Babel is the third installment of the biblical stories created by Sidi Larbi Cherkaoi, the previous two being ‘Foi’ and ‘Myth’. Cherkaoi created them with help from his co-choreographer Damien Jalet. Babel came to Sadlers Wells in May 2010. The word Babel derives from a biblical story ‘The Tower of Babel’. The dictionary describes it as ‘a tower built in an attempt to reach heaven, which God frustrated by confusing the languages of its builders so that they could not understand one another (Genesis 11:1–9)’.Within this essay I will discuss the piece in five main sections; the dancers, the intent, the set, the overall feel and the supporting evidence. The Dancers I feel the choreographer Sidi Larbi Cherkaoui, obtained his dancers in a very true way.

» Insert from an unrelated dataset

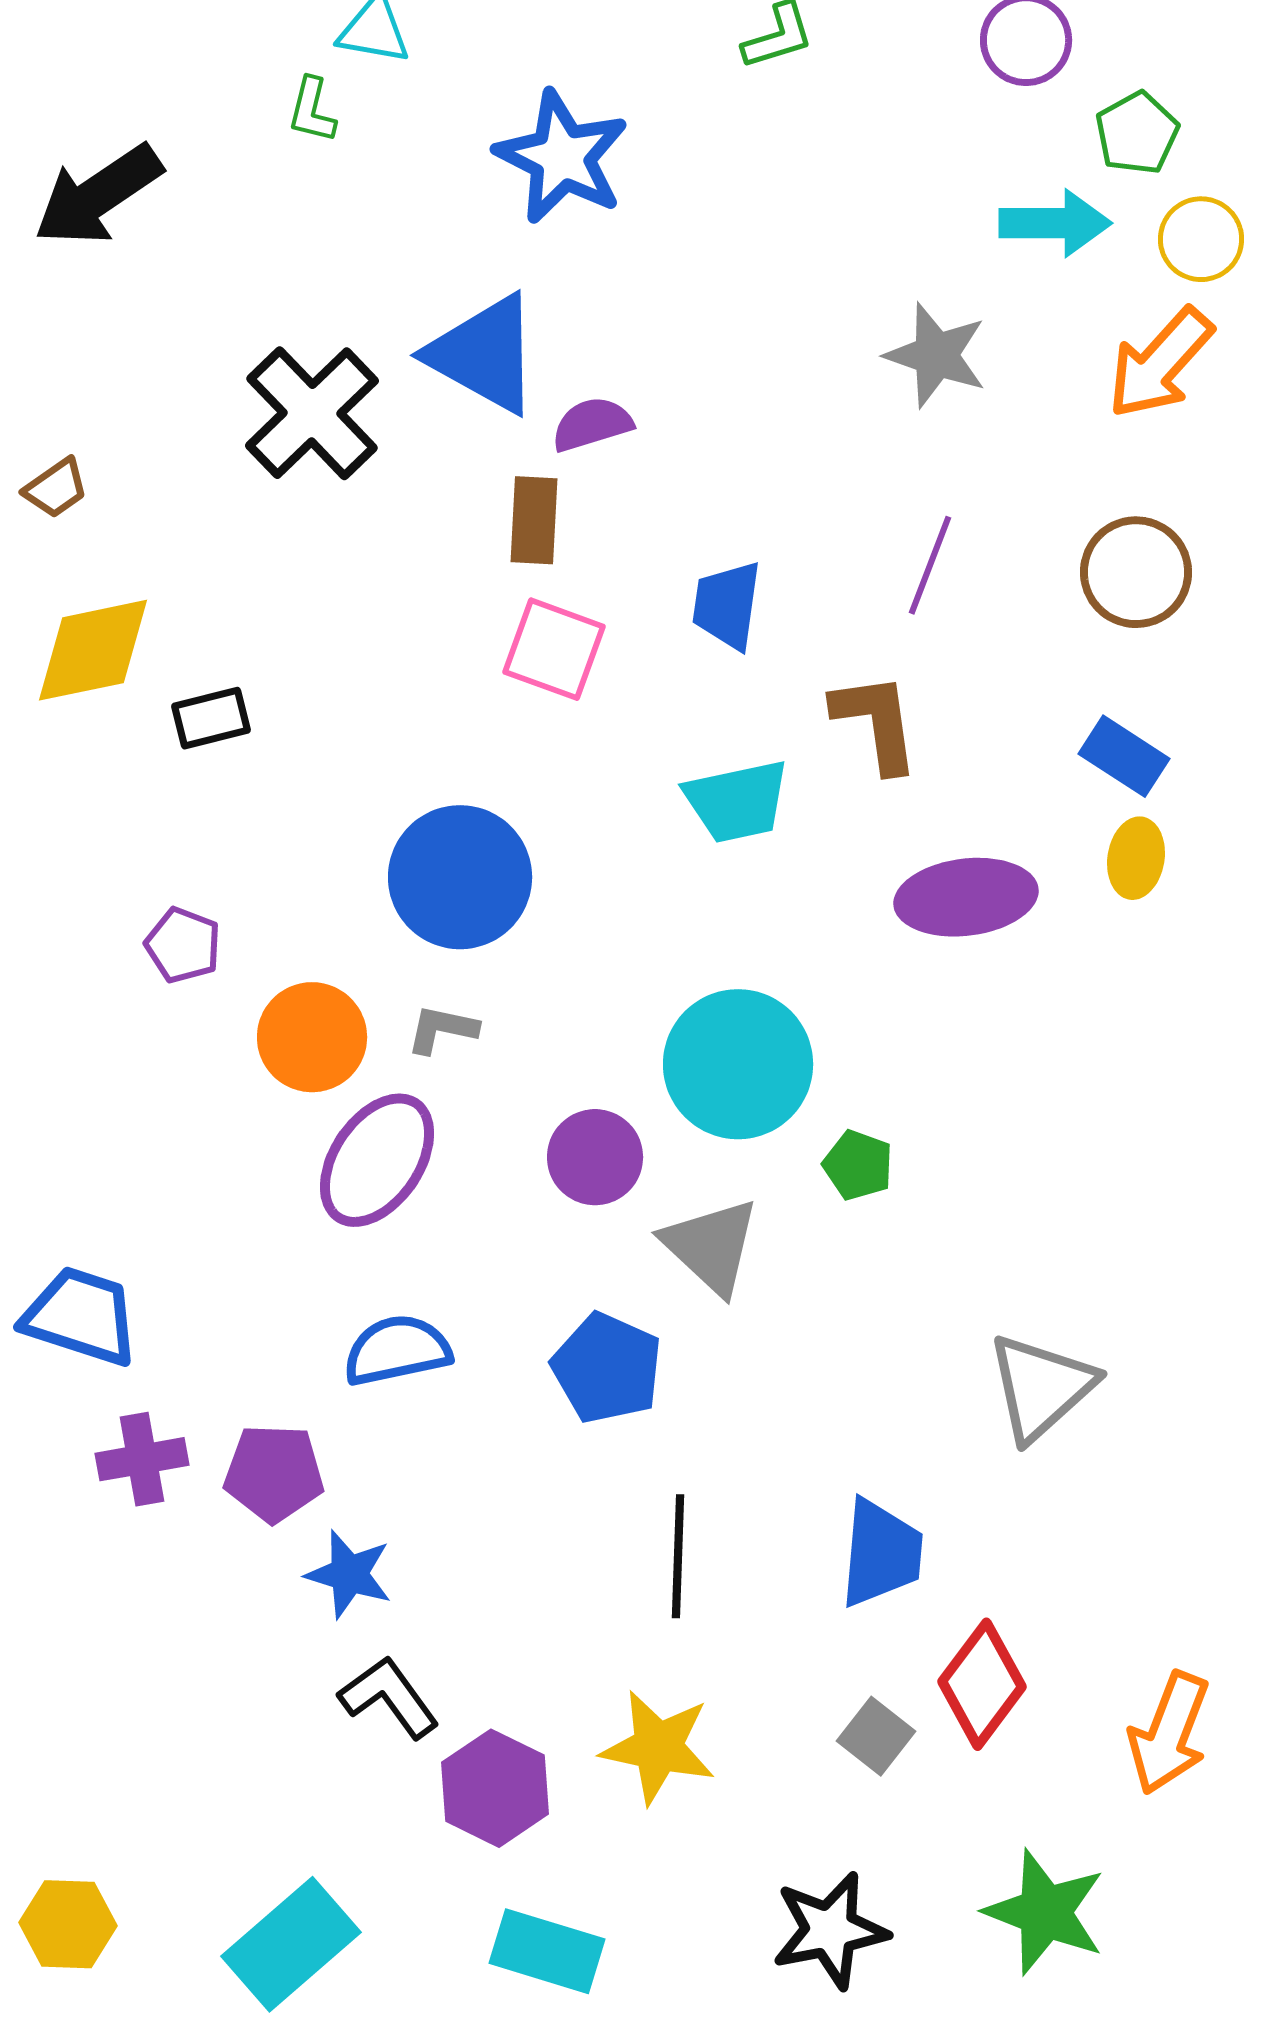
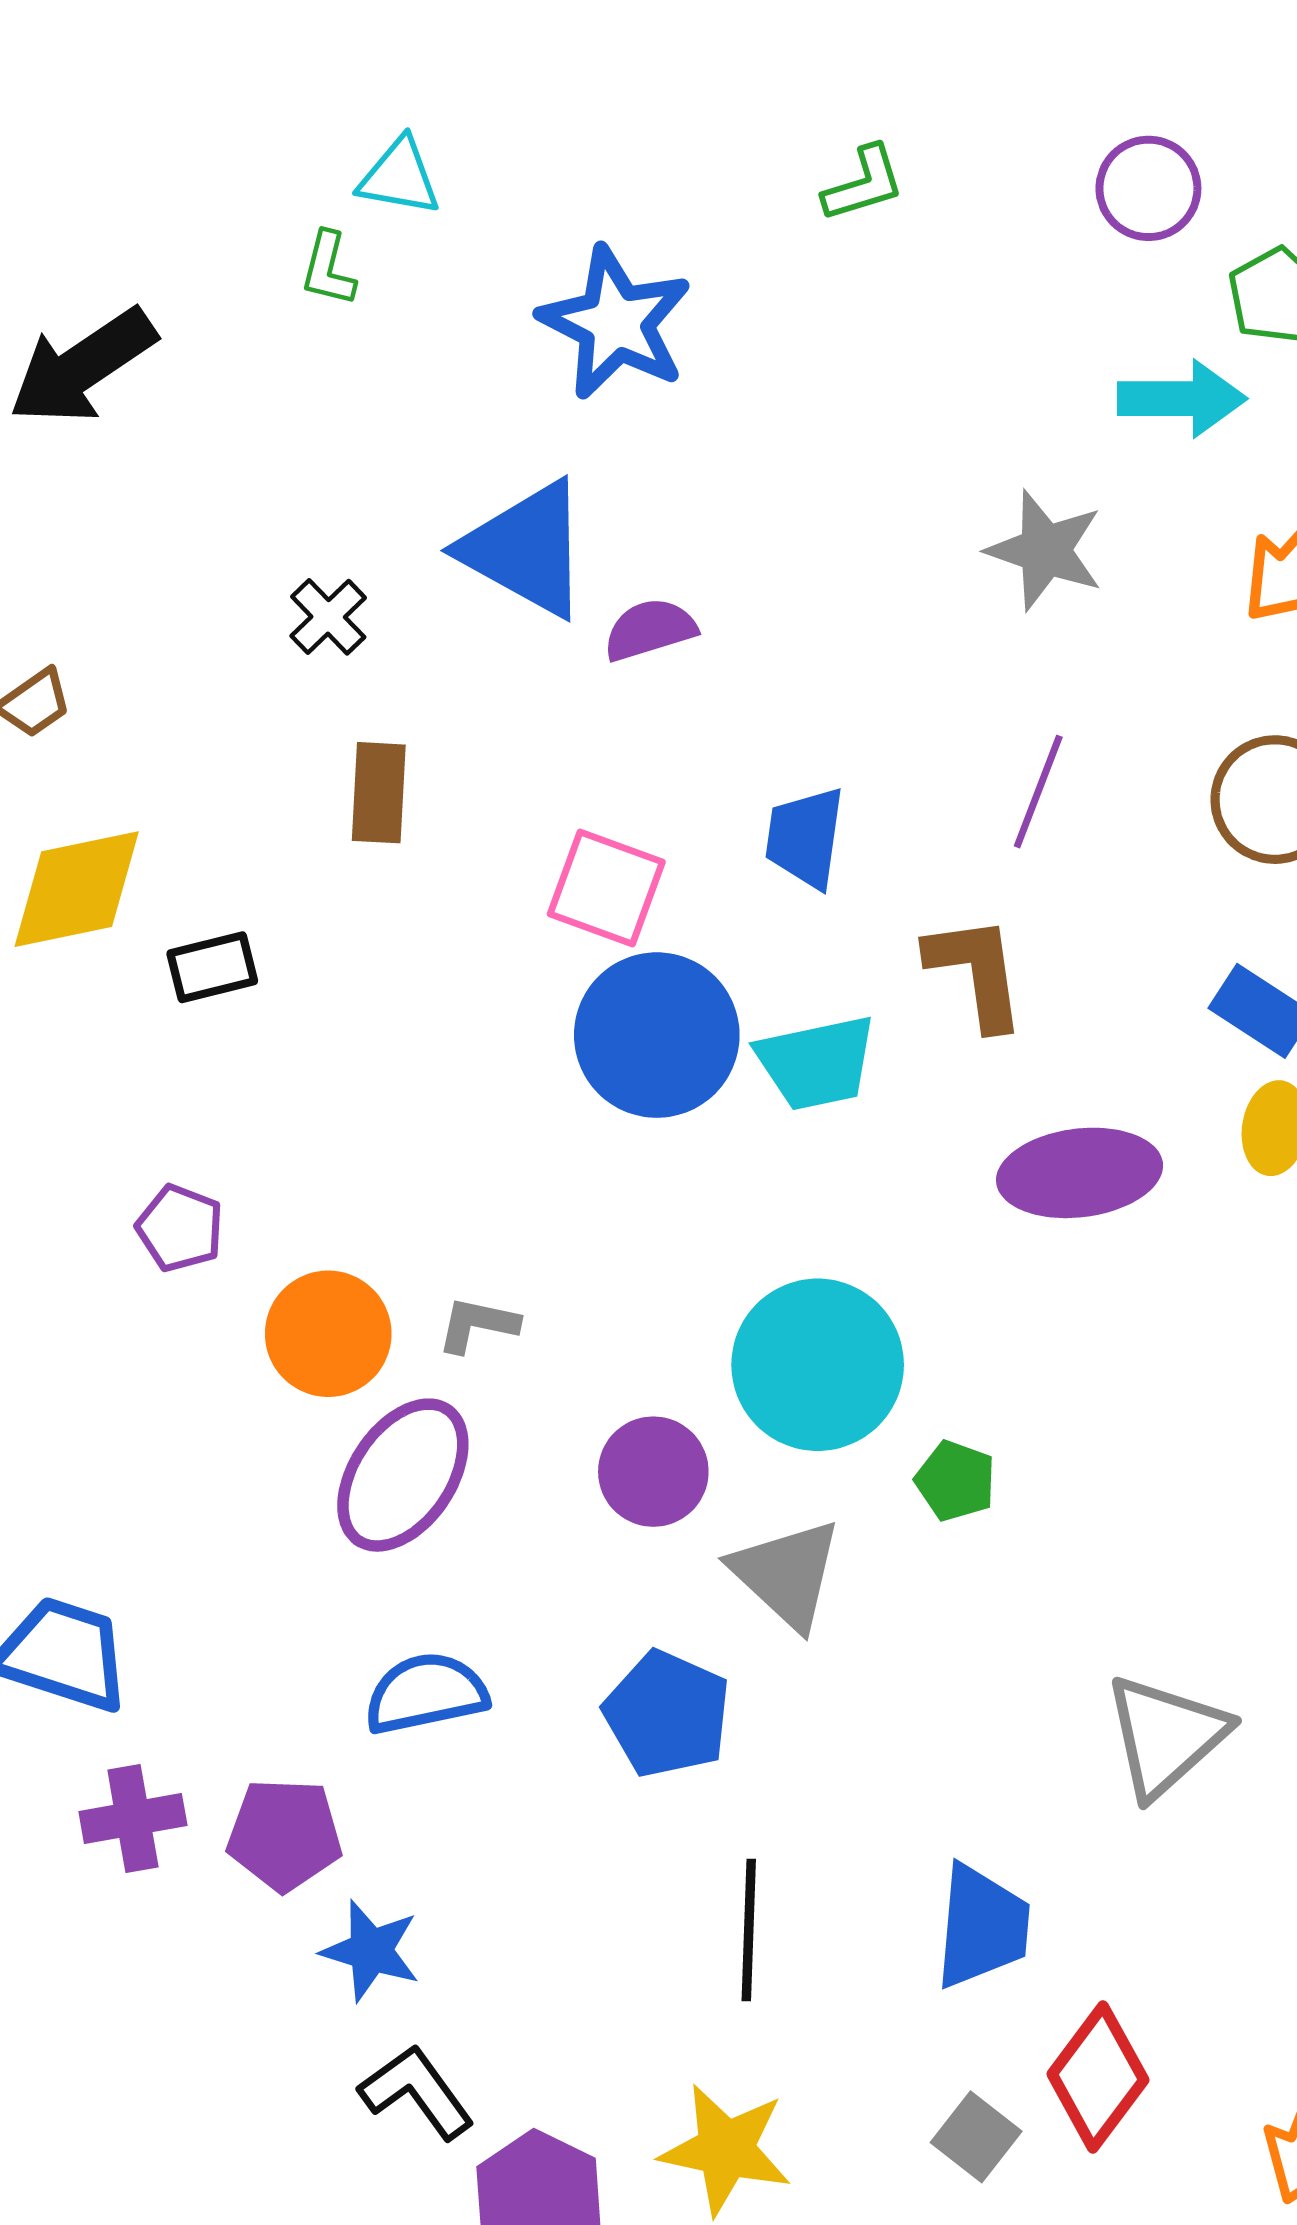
black cross: (312, 413) -> (328, 617), size x0.5
brown rectangle: (534, 520) -> (379, 793), moved
blue circle: (460, 877) -> (657, 1035), moved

He chose dancers that were removed from their native towns, making it true to the biblical story as each were not comfortable with the English language and culture. Taking influences from all cultures and mixing them together, proving that even though they didn’t share the same language they were capable of coming together and working in unison.Another method of his choosing that I found interesting was that he never auditioned dancers, he kept it very personal by employing friends of friends, which enforces a personalisation to the piece, as they were true people who were hand picked, as opposed to technique dancers dancing choreography. The Intent The intent was clear from the beginning and I feel the piece was too long, revisiting the same idea that we had already established at the very start.The piece was about communication on different levels, it showed this by having a community of culture on stage ranging from the ancient (a motherly Indian woman) to the futuristic (a dominatrix robot doll), this was emphasised on stage when they were separated in different boxes. I enjoyed how Cherkaoui showed how both extremities (the ancient and futuristic) came together, proving we still use ancient traditions today; this was shown when the ancient woman was cleaning the robots. Whether the piece flowed or fragmented is questionable.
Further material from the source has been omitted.